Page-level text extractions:
·····

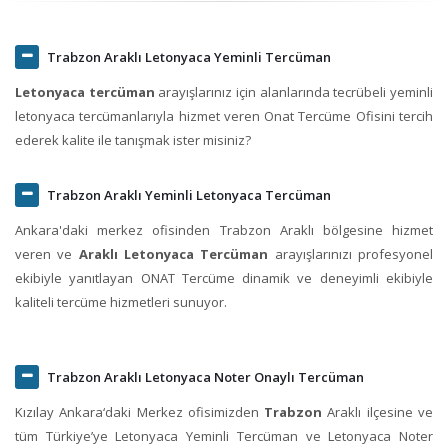
Trabzon Araklı Letonyaca Yeminli Tercüman
Letonyaca tercüman
arayışlarınız için alanlarında tecrübeli yeminli
letonyaca tercümanlarıyla hizmet veren Onat Tercüme Ofisini tercih
ederek kalite ile tanışmak ister misiniz?
Trabzon Araklı Yeminli Letonyaca Tercüman
Ankara'daki merkez ofisinden Trabzon Araklı bölgesine hizmet
veren ve
Araklı Letonyaca Tercüman
arayışlarınızı profesyonel
ekibiyle yanıtlayan ONAT Tercüme dinamik ve deneyimli ekibiyle
kaliteli tercüme hizmetleri sunuyor.
Trabzon Araklı Letonyaca Noter Onaylı Tercüman
Kızılay Ankara‘daki Merkez ofisimizden
Trabzon
Araklı ilçesine ve
tüm Türkiye’ye Letonyaca Yeminli Tercüman ve Letonyaca Noter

·····

* _EXERCISE BRIEF_
In the records above, locate the lines holding the word "veren". Copy each of them.

* _EXERCISE ANSWER_
letonyaca tercümanlarıyla hizmet veren Onat Tercüme Ofisini tercih
veren ve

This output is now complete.